Czech authors only have been nominated for the Mark Ravenhill Award for the outstanding staging of new plays

The Mark Ravenhill Award, initiated by the LETÍ Theatre ten years ago, is regularly handed out for the best performance of a contemporary play. The independent jury with eight professionals was supposed to choose among more than 70 productions, with four of them – written by Czech playwrights – being shortlisted: Frankie the Armless at the Pod Palmovkou Theatre, Transky, body, vteřiny at the Petr Bezruč Theatre in Ostrava, Don Quixote at the Goose on the String Theatre in Brno, and Hadry, kosti, kůže at the Švanda Theatre in Prague.
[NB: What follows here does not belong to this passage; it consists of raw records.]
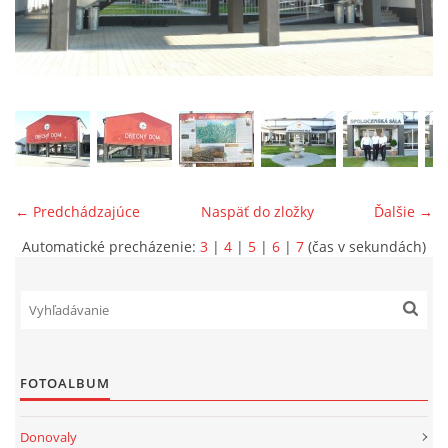
ONÁS
KONTAKTUJTE NÁS
← Predchádzajúce
Naspäť do zložky
Ďalšie →
Automatické precházenie:
3
|
4
|
5
|
6
|
7
(čas v sekundách)
© 2026 eStránky.sk
FOTOALBUM
Donovaly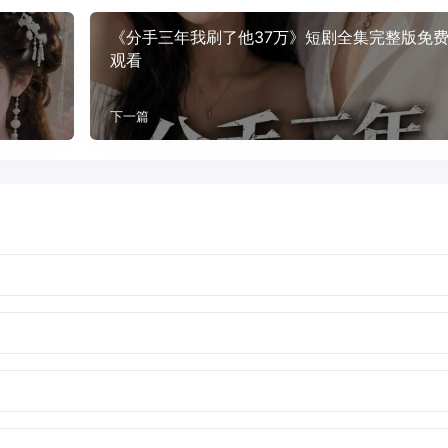
《分手三年我刷了他37万》短剧全集完整版免
观看
下一篇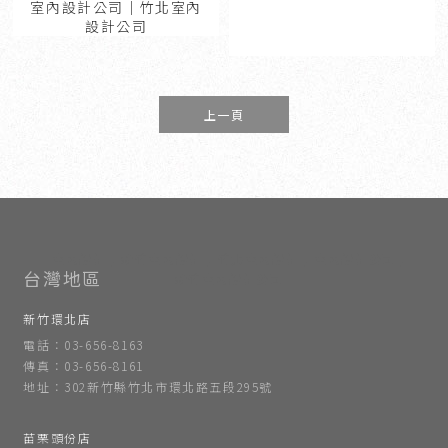
室內設計公司｜竹北室內
設計公司
上一頁
室內設計
新竹室內設計
竹北室內設計
室內設計公司
新竹室內設計公司
新竹環北店
電話：03-656-8163
傳真：03-656-8161
地址：302新竹縣竹北市環北路五段295號
苗栗頭份店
The Mark Ravenhill Award for the performance of a contemporary play is an acknowledgment for Czech authors for their undertakings in staging contemporary drama. A contemporary play is a play that was written within ten years before the respective award ceremony. The award-winning performance is chosen based on the consensus of the Board of the Mark Ravenhill Award, who pays attention to the symbiosis of a high-quality play and quality of the production. The board also monitors outputs of authorial or collective production, with the decisive points of the final text and its transferability outside the context of the specific production and poetics of the theatre it was written for.

Nominated performances:

Tomáš Dianiška, Igor Orozovič: Frankie the Armless, director: the company, staged by PalmOFF Studio (the small stage of the Pod Palmovkou Theatre, Praha)
“The life of František Filip, who managed to live a fuller life than many of us despite his physical disability, could become the topic of a touching Hollywood story about the invincibility of humans. Igor Orozovič and Tomáš Dianiška, who discovered the story for the studio of the Pod Palmovkou Theatre, interpret it vigorously with no sentiment, yet with a great deal of grotesque or black humor. This may (not) be the reason why the production of Frankie the Armless does not divest of any emotions. The credit goes to the company’s teamwork with Jakub Albrecht’s impressive performance.” 
(Jitka Šotkovská)

Tomáš Dianiška: Transky, body, vteřiny, director: Tomáš Dianiška, staged by the Petr Bezruč Theatre in Ostrava
“Transky, body, vteřiny is a witty and provocative performance, based on the (willfully) forgotten episode in Czech sports history. The performance is narrated creatively, partly as a noir cabaret, in which the most escalated episodes from the athlete’s troubled life change into mounting tragicomic acts with drastically ironic points. Tomáš Dianiška is resourceful in playing with abridgments, can feel rather bizarre details he layers up and puts them together in a nearly grotesque depiction of the world right before the war. His humor does not seem to be dark in the first place, yet it slowly becomes dark under the influence of the state of the society, baffled intolerance, and pointless violence, with the “bad times” as a good opportunity, still being dark and admonitory.” (Luděk Horký)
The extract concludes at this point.